WHAT TO DO - Below are records; reply with nothing but the number of lines in them that contain "броньдалған".

DATA FOR REVIEW -
══════

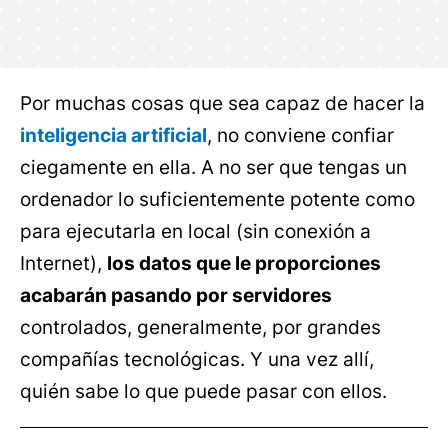
Por muchas cosas que sea capaz de hacer la
inteligencia artificial
, no conviene confiar
ciegamente en ella. A no ser que tengas un
ordenador lo suficientemente potente como
para ejecutarla en local (sin conexión a
Internet),
los datos que le proporciones
acabarán pasando por servidores
controlados, generalmente, por grandes
compañías tecnológicas. Y una vez allí,
quién sabe lo que puede pasar con ellos.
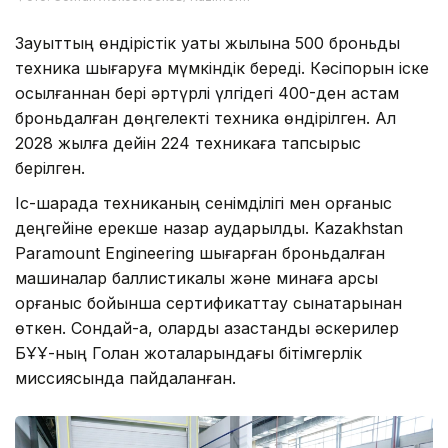
Зауыттың өндірістік қуаты жылына 500 броньды
техника шығаруға мүмкіндік береді. Кәсіпорын іске
қосылғаннан бері әртүрлі үлгідегі 400-ден астам
броньдалған дөңгелекті техника өндірілген. Ал
2028 жылға дейін 224 техникаға тапсырыс
берілген.
Іс-шарада техниканың сенімділігі мен қорғаныс
деңгейіне ерекше назар аударылды. Kazakhstan
Paramount Engineering шығарған броньдалған
машиналар баллистикалық және минаға қарсы
қорғаныс бойынша сертификаттау сынақтарынан
өткен. Сондай-ақ, оларды қазақстандық әскерилер
БҰҰ-ның Голан жоталарындағы бітімгерлік
миссиясында пайдаланған.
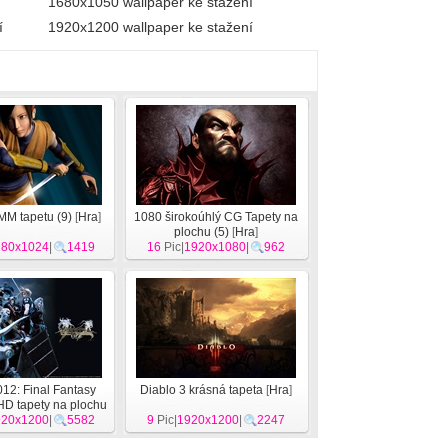
1680x1050 wallpaper ke stažení
í
1920x1200 wallpaper ke stažení
MM tapetu (9)
[
Hra
]
1080 širokoúhlý CG Tapety na
plochu (5)
[
Hra
]
280x1024
|
1419
16
Pic|
1920x1080
|
962
012: Final Fantasy
Diablo 3 krásná tapeta
[
Hra
]
D tapety na plochu
920x1200
[
Hra
]
|
5582
9
Pic|
1920x1200
|
2247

══════

SOLUTION TO THE PROBLEM - 2